Provided data:
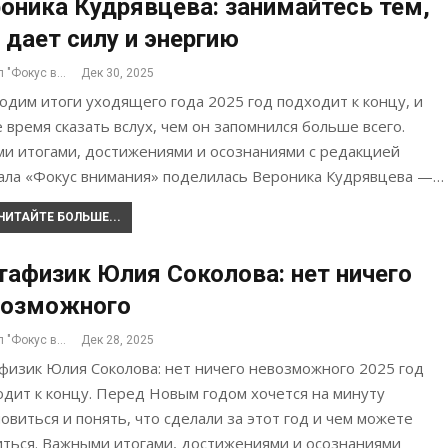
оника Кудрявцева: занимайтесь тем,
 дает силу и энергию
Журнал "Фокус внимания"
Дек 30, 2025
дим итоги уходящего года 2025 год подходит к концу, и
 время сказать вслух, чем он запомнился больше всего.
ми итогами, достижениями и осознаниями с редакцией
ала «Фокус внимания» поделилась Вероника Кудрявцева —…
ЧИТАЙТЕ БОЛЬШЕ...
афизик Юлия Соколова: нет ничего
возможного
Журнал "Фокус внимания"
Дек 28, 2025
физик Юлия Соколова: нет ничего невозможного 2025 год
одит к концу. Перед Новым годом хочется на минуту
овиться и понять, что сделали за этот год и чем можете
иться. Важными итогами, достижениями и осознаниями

---

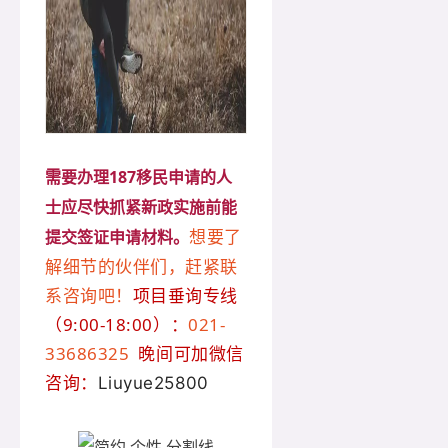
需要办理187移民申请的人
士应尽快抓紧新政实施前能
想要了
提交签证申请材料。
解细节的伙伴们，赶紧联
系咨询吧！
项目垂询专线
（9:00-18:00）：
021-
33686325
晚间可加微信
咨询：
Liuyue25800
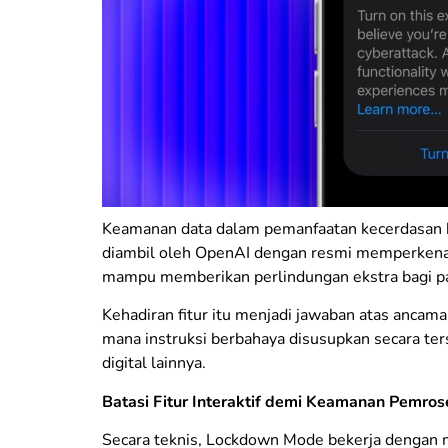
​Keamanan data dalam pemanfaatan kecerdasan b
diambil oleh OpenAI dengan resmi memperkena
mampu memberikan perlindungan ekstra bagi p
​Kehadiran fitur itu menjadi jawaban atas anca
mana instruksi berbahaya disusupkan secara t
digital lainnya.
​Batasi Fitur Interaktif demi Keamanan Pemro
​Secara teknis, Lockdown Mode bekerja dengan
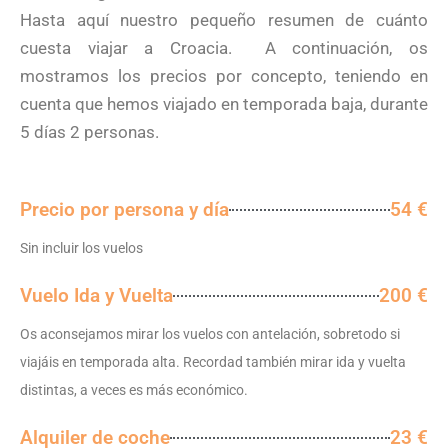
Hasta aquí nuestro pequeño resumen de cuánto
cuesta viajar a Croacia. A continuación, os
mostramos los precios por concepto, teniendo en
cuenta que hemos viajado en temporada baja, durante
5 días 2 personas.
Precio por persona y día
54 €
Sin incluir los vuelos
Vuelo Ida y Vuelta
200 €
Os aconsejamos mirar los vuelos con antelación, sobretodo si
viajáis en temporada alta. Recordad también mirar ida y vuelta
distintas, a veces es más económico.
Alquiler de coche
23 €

* * *

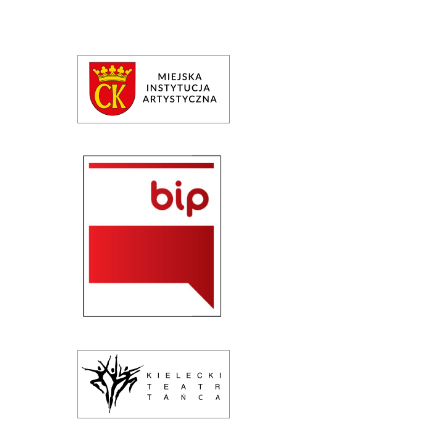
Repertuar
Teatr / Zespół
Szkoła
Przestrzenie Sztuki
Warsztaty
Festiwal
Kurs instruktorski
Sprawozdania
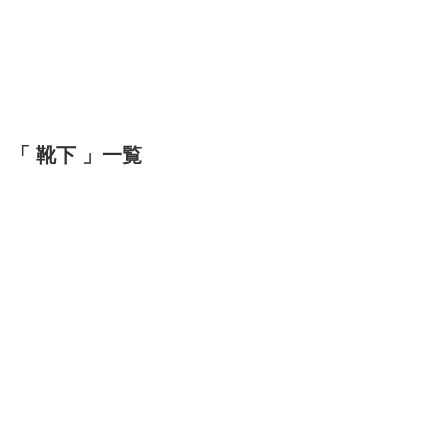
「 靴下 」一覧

Task prompt: Within the listing above, extract exactly the lines from the line with "физик Юлия Соколова: нет ничего невозможного" to the line with "иться. Важными итогами, достижениями", the two named lines included, and no others.

Response area:
физик Юлия Соколова: нет ничего невозможного 2025 год
одит к концу. Перед Новым годом хочется на минуту
овиться и понять, что сделали за этот год и чем можете
иться. Важными итогами, достижениями и осознаниями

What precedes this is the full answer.